Lawrence always draws beyond his urban base, but just how much "Roscoe" crosses over into mainstream appeal will decide the difference between a three-day gross in the low-teen millions and something rising into the mid- to high teens.
"Wild West," which follows a stand-up comedy tour put together by Vaughn, has gotten decent early reviews and drew a good reception from exhibitors at ShowEast in the fall. But anything higher than teen millions seems unlikely, given its relatively modest release.
Meanwhile, none of the wide openers appears to overlap with sophomore-session competition from "Hannah."
"Hannah" has a good shot at doing more than half as much business this weekend as it did during its opening frame, which featured extensive sellouts. There often is a precipitous drop in the second weekend of the typical concert release, but "Hannah" has performed anything but typically in its 683 digital 3-D playdates.
"It's uncharted territory," Disney distribution president Chuck Viane said. "Historically, concerts don't hold up very well. And on the other hand, we've had some wonderful (exit poll results)."
Even a 50% second-week hold would see "Hannah" ringing up more than $15 million, which would be good for a third-place finish or maybe even the session's silver medal. Helpfully for Disney, "Hannah" is a good candidate for repeat business from its core constituency of girls ages 9-12.
Disney film group president Mark Zoradi said the decision to offer exhibitors a chance to extend "Hannah" during the coming weekends was made after it became apparent that there was an outsized interest in the barely wide 3-D release. Disney is constrained from broadening the film's playdates, as it already is playing in virtually every digital auditorium in existence except for a handful deemed uncompetitive because of their locations near other digital screens.
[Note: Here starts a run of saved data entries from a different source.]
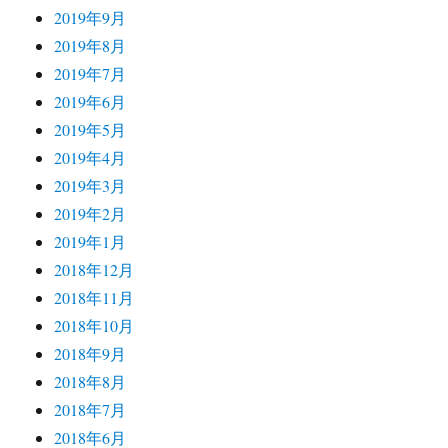
2019年9月
2019年8月
2019年7月
2019年6月
2019年5月
2019年4月
2019年3月
2019年2月
2019年1月
2018年12月
2018年11月
2018年10月
2018年9月
2018年8月
2018年7月
2018年6月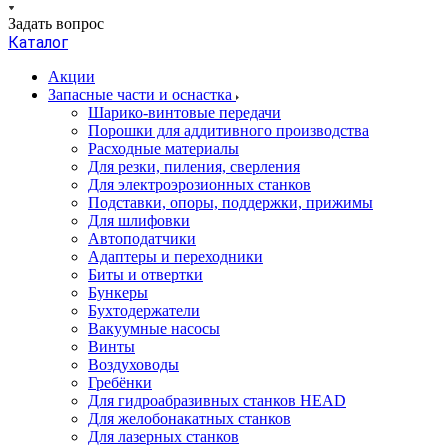
Задать вопрос
Каталог
Акции
Запасные части и оснастка
Шарико-винтовые передачи
Порошки для аддитивного производства
Расходные материалы
Для резки, пиления, сверления
Для электроэрозионных станков
Подставки, опоры, поддержки, прижимы
Для шлифовки
Автоподатчики
Адаптеры и переходники
Биты и отвертки
Бункеры
Бухтодержатели
Вакуумные насосы
Винты
Воздуховоды
Гребёнки
Для гидроабразивных станков HEAD
Для желобонакатных станков
Для лазерных станков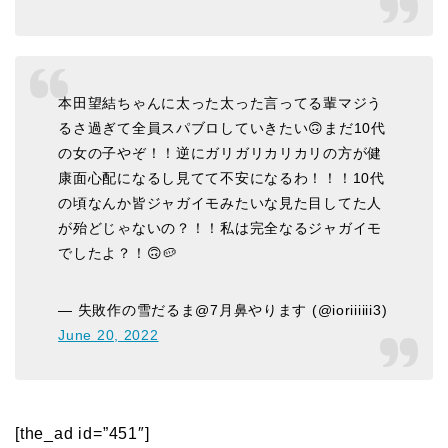
本田望結ちゃんに太った太った言ってる輩マジう
るさ過ぎて全員スパブロしていきたい🙃まだ10代
の女の子やぞ！！逆にガリガリカリカリの方が健
康面心配になるし見てて不安になるわ！！！10代
の頃なんか皆ジャガイモみたいな見た目してた人
が殆どじゃないの？！！私は完全なるジャガイモ
でしたよ？！🙃🥔
— 失敗作の雪だるま@7月鼻やります (@ioriiiiii3)
June 20, 2022
[the_ad id=”451″]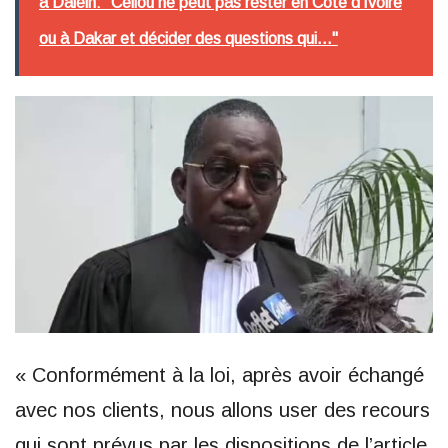
à Dalein: "Cellou ne peut pas rester en Côte d'Ivoire
ou à Dakar et décider des questions qui..."
« Conformément à la loi, après avoir échangé
avec nos clients, nous allons user des recours
qui sont prévus par les dispositions de l’article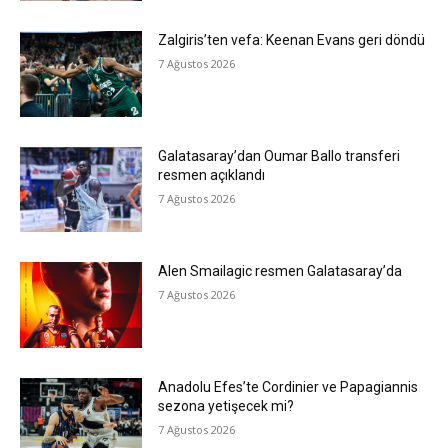
Zalgiris’ten vefa: Keenan Evans geri döndü
7 Ağustos 2026
Galatasaray’dan Oumar Ballo transferi
resmen açıklandı
7 Ağustos 2026
Alen Smailagic resmen Galatasaray’da
7 Ağustos 2026
Anadolu Efes’te Cordinier ve Papagiannis
sezona yetişecek mi?
7 Ağustos 2026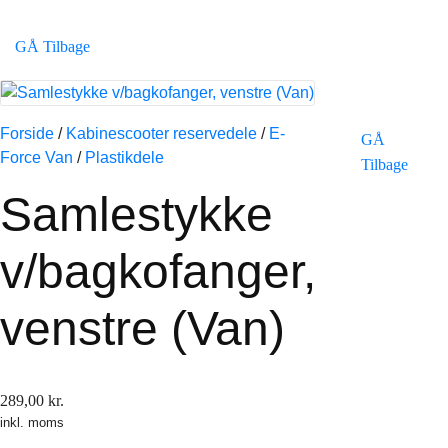
GÅ Tilbage
Forside
/
Kabinescooter reservedele
/
E-
GÅ
Force Van
/
Plastikdele
Tilbage
Samlestykke
v/bagkofanger,
venstre (Van)
289,00
kr.
inkl. moms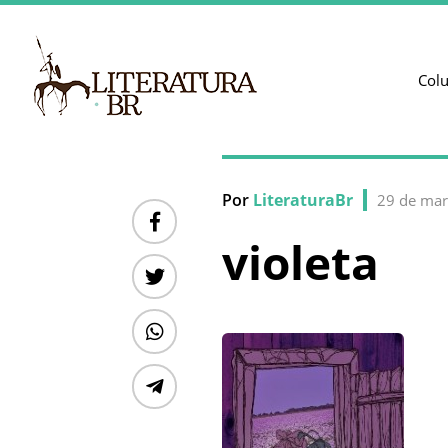
Col
Por
LiteraturaBr
29 de mar
violeta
"The extra playing time will give more fans a chance to see their favorite performer, (and) it will also accommodate those fans who want to come and enjoy the experience again," Zoradi said.
A spokesman for the Fandango online-ticketing service said strong Sunday orders showed no letup in the huge interest for "Hannah."
Almost one-third of the opening-weekend tickets for "Hannah" were sold by Fandango, which rated the film its best-ever February seller, outdistancing 2004's "The Passion of the Christ." "Hannah" marked the fifth-best opening sales of any title handled by the online ticketer. "Star Wars: Episode III -- Revenge of the Sith" in May 2005 tops that list.